Nine months after the previous Annapolis city council narrowly rejected the annexation of an affluent waterfront community, the new council will consider legislation to make the process easier by reducing the votes needed to annex from six to five.
Supporters of the proposed ordinance, to be introduced today, say the change would put the city in line with state law - in time for two annexation petitions, which the council expects to review soon.
According to city attorney Paul G. Goetzke, who said he recommended that the council make the change three years ago, state law says that annexations should be approved "in accordance with the usual requirements and practices" of that body. In Annapolis, most legislation requires the approval of a simple majority, or five of the nine-member council. City code requires a two-thirds majority to annex, or six votes.
Last year's vote on the long-debated annexation of the 452-unit Villages of Chesapeake Harbour brought the issue to the forefront when the measure failed initially despite having the votes of a five-member majority. Sensing the potential for a legal challenge, however, former Alderman Herbert H. McMillan, who first voted in favor of annexation, reopened the issue and changed his vote to allow the legislation to fail with four votes in favor.
Ward 7 Alderman Michael A. Fox, the co-sponsor of the proposed ordinance whose ward would have included Chesapeake Harbour, said the "confusion" about the annexation vote influenced his decision to try to change city code to allow a simple majority to approve annexations.
Of the six-vote, two-thirds majority requirement on the books, Fox said: "I have seen where it hurt us, but I haven't seen where it helped us."
Alderman Louise Hammond, who voted against annexing Chesapeake Harbour, said she would oppose the change in annexation procedure.
"I think annexations are serious business," she said. "It is a good idea to require a two-thirds vote."
At its meeting tonight, the council will begin preliminary review of the annexation of the Bembe Beach community. Another annexation petition for a part of Hudson Street is expected to be presented to the council soon.
Chesapeake Harbour and the city are engaged in a legal battle over nearly $1.8 million paid by community residents pending annexation. In a 1984 agreement, the community's developer agreed to a deal under which residents would get city water for twice the normal rate and pay into a fund that the city could keep if the community decided not to annex.

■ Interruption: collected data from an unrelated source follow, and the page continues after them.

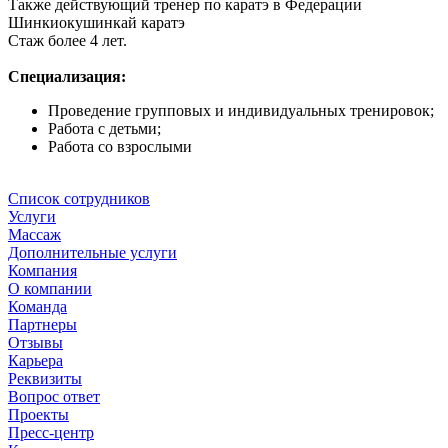
Также действующий тренер по каратэ в Федерации
Шинкиокушинкай каратэ
Стаж более 4 лет.
Специализация:
Проведение групповых и индивидуальных тренировок;
Работа с детьми;
Работа со взрослыми
Список сотрудников
Услуги
Массаж
Дополнительные услуги
Компания
О компании
Команда
Партнеры
Отзывы
Карьера
Реквизиты
Вопрос ответ
Проекты
Пресс-центр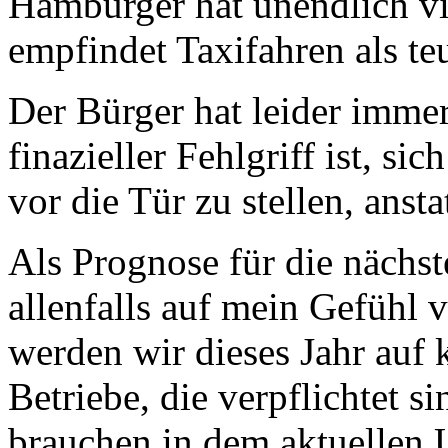
Hamburger hat unendlich vi
empfindet Taxifahren als te
Der Bürger hat leider immer
finazieller Fehlgriff ist, s
vor die Tür zu stellen, ansta
Als Prognose für die nächs
allenfalls auf mein Gefühl
werden wir dieses Jahr auf 
Betriebe, die verpflichtet s
brauchen in dem aktuellen U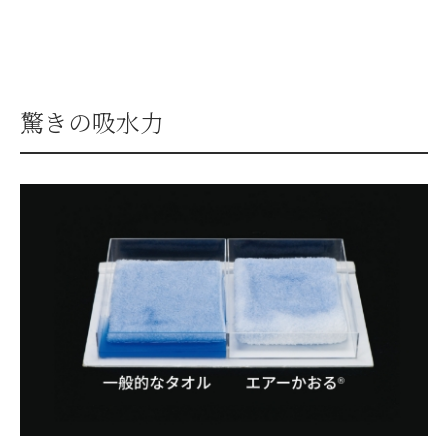
驚きの吸水力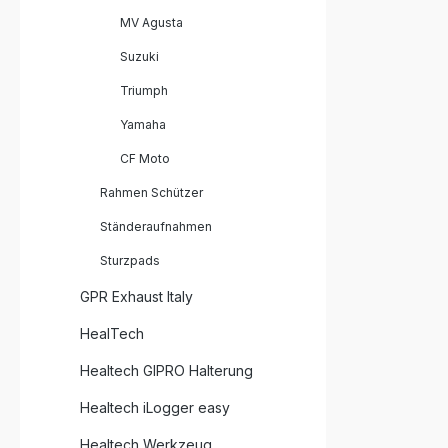
entwickelt Lieferumfang:
MV Agusta
Kupplungsp
Lichtmasch
Suzuki
Triumph
Yamaha
CF Moto
Rahmen Schützer
Ständeraufnahmen
Sturzpads
GPR Exhaust Italy
HealTech
Healtech GIPRO Halterung
Healtech iLogger easy
Healtech Werkzeug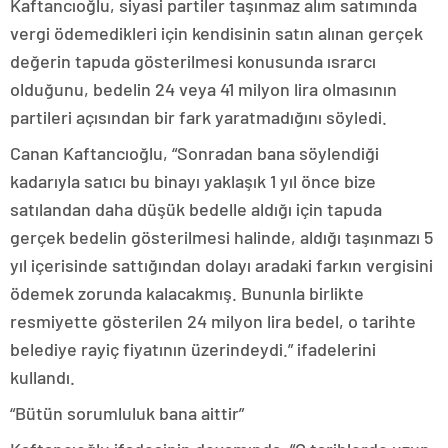
Kaftancıoğlu, siyasi partiler taşınmaz alım satımında
vergi ödemedikleri için kendisinin satın alınan gerçek
değerin tapuda gösterilmesi konusunda ısrarcı
olduğunu, bedelin 24 veya 41 milyon lira olmasının
partileri açısından bir fark yaratmadığını söyledi.
Canan Kaftancıoğlu, “Sonradan bana söylendiği
kadarıyla satıcı bu binayı yaklaşık 1 yıl önce bize
satılandan daha düşük bedelle aldığı için tapuda
gerçek bedelin gösterilmesi halinde, aldığı taşınmazı 5
yıl içerisinde sattığından dolayı aradaki farkın vergisini
ödemek zorunda kalacakmış. Bununla birlikte
resmiyette gösterilen 24 milyon lira bedel, o tarihte
belediye rayiç fiyatının üzerindeydi.” ifadelerini
kullandı.
“Bütün sorumluluk bana aittir”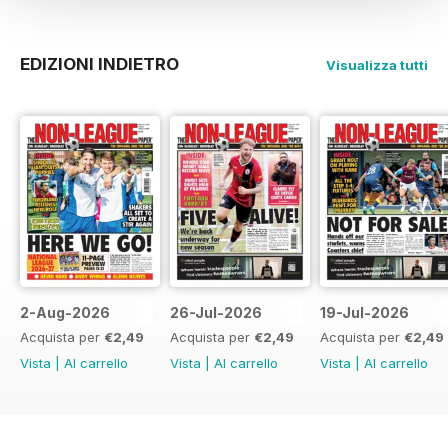
EDIZIONI INDIETRO
Visualizza tutti
2-Aug-2026
26-Jul-2026
19-Jul-2026
Acquista per
€2,49
Acquista per
€2,49
Acquista per
€2,49
Vista
|
Al carrello
Vista
|
Al carrello
Vista
|
Al carrello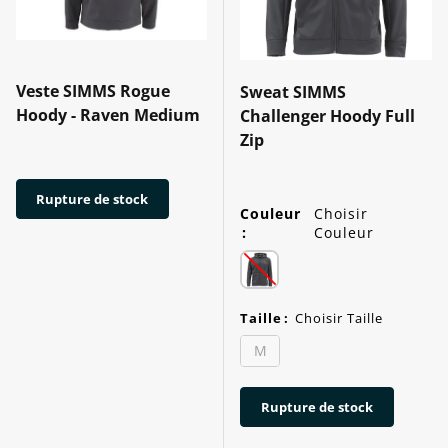
Veste SIMMS Rogue
Sweat SIMMS
Hoody - Raven Medium
Challenger Hoody Full
Zip
Rupture de stock
Couleur
Choisir
:
Couleur
Taille
:
Choisir Taille
M
Rupture de stock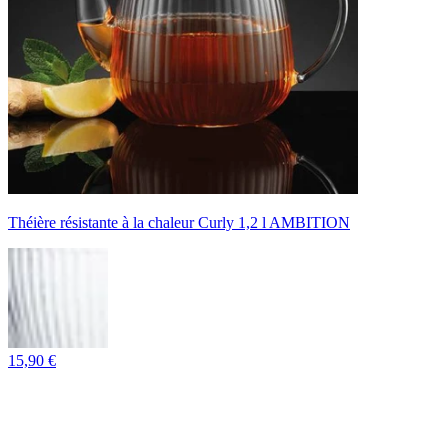
Théière résistante à la chaleur Curly 1,2 l AMBITION
15,90 €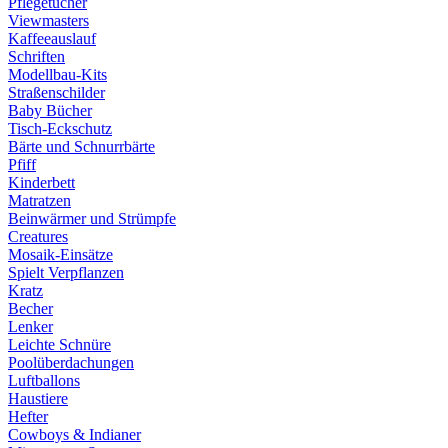
Pflegetücher
Viewmasters
Kaffeeauslauf
Schriften
Modellbau-Kits
Straßenschilder
Baby Bücher
Tisch-Eckschutz
Bärte und Schnurrbärte
Pfiff
Kinderbett
Matratzen
Beinwärmer und Strümpfe
Creatures
Mosaik-Einsätze
Spielt Verpflanzen
Kratz
Becher
Lenker
Leichte Schnüre
Poolüberdachungen
Luftballons
Haustiere
Hefter
Cowboys & Indianer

Since the city council, not Chesapeake Harbour residents, rejected the annexation deal that was before them in May - which originally proposed a 10-year city tax waiver for current residents - the city should return the money to the community, Chesapeake Harbour attorney Sara H. Arthur said yesterday.
A trial date has not been set in the case filed by Chesapeake Harbour in July and pending before Anne Arundel County Circuit Court.
Arthur said she suspects the community would not pursue annexation again, unless the city initiates it.
Mayor Ellen O. Moyer, who supported the Chesapeake Harbour annexation, said there has not been a move by her administration to reopen annexation talks with the community.
A vote on the proposed legislation to change the council's annexation procedure has not yet been scheduled.
The council will meet at 7:30 p.m. in council chambers in City Hall on Duke of Gloucester Street.